Sosyal Yardımlaşma ve Dayanışmayı Teşvik Fonu Kurulu tarafından belirlenen nakdî düzenli sosyal yardımlardan işe başladığı tarihten önceki son bir yıl içerisinde en az bir defa yararlanmış olanların ikamet ettiği hanede 5510 sayılı Kanunun 60/(c)-(1) numaralı alt bendi kapsamında bulunanlardan çalışabilir durumda olanlar, Aile ve Sosyal Politikalar Bakanlığı tarafından bütünleşik sosyal yardım sistemi üzerinden Türkiye İş Kurumu sistemine kaydedilecek.
Bu kişiler Türkiye İş Kurumu tarafından mesleki eğitime veya diğer aktif iş gücü programlarına tabi tutulacak.

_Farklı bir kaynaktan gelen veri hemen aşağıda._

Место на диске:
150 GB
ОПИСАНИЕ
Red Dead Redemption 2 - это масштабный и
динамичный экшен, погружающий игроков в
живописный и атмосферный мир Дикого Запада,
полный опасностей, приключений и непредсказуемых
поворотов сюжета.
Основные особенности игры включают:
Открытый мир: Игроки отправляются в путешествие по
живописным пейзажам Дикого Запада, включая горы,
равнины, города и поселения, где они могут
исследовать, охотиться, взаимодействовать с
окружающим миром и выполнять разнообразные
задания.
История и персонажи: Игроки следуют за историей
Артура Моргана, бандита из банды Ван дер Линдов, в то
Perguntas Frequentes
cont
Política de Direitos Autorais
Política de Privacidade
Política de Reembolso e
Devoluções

Mesleki eğitimi veya aktif iş gücü programlarını ya da Türkiye İş Kurumu tarafından teklif edilen işi üçüncü kez kabul etmeyenlerin Sosyal Yardımlaşma ve Dayanışmayı Teşvik Fonu Kurulu tarafından belirlenen nakdî düzenli sosyal yardımları, durumun bütünleşik sosyal yardım sistemi üzerinden Türkiye İş Kurumu veri tabanından tespit edilmesini takip eden aybaşından itibaren bir yıl süreyle kesilecek.

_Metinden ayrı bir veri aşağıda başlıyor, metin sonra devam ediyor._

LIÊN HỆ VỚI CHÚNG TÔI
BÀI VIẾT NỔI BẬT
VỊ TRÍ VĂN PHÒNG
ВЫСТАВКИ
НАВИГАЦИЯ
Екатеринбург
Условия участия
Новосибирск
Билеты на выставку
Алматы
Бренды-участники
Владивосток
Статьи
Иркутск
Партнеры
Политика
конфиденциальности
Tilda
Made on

Aile ve Sosyal Politikalar Bakanlığı'nca karşılanan prim tutarları, gelir ve kurumlar vergisi uygulamalarında gider veya maliyet unsuru olarak dikkate alınmayacak.
Bu teşvikle birlikte özellikle sosyal desteğe ve korunmaya muhtaç kişilerin iş ve meslek edinmeleri sağlanacağı gibi, iş bulmalarında da büyük bir kolaylık olacak.